Action item:
Strip the pictures and reproduce the rest of the listing exactly.

Recorded information:
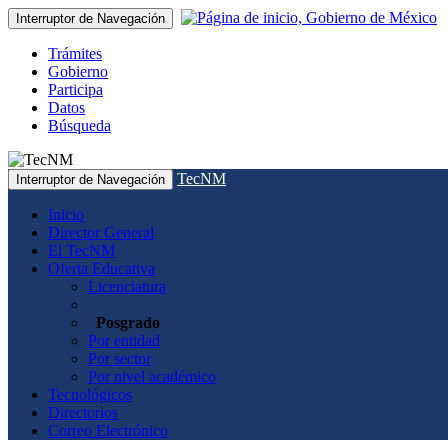
Interruptor de Navegación
Trámites
Gobierno
Participa
Datos
Búsqueda
TecNM
Interruptor de Navegación
Inicio
Director General
El TecNM
Oferta Educativa
Licenciatura
Posgrado
Por entidad
Por sector
Por nivel académico
Tecnológicos
Directorios
Correo Electrónico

Answer space:
Interruptor de Navegación
Trámites
Gobierno
Participa
Datos
Búsqueda
TecNM
Interruptor de Navegación
Inicio
Director General
El TecNM
Oferta Educativa
Licenciatura
Posgrado
Por entidad
Por sector
Por nivel académico
Tecnológicos
Directorios
Correo Electrónico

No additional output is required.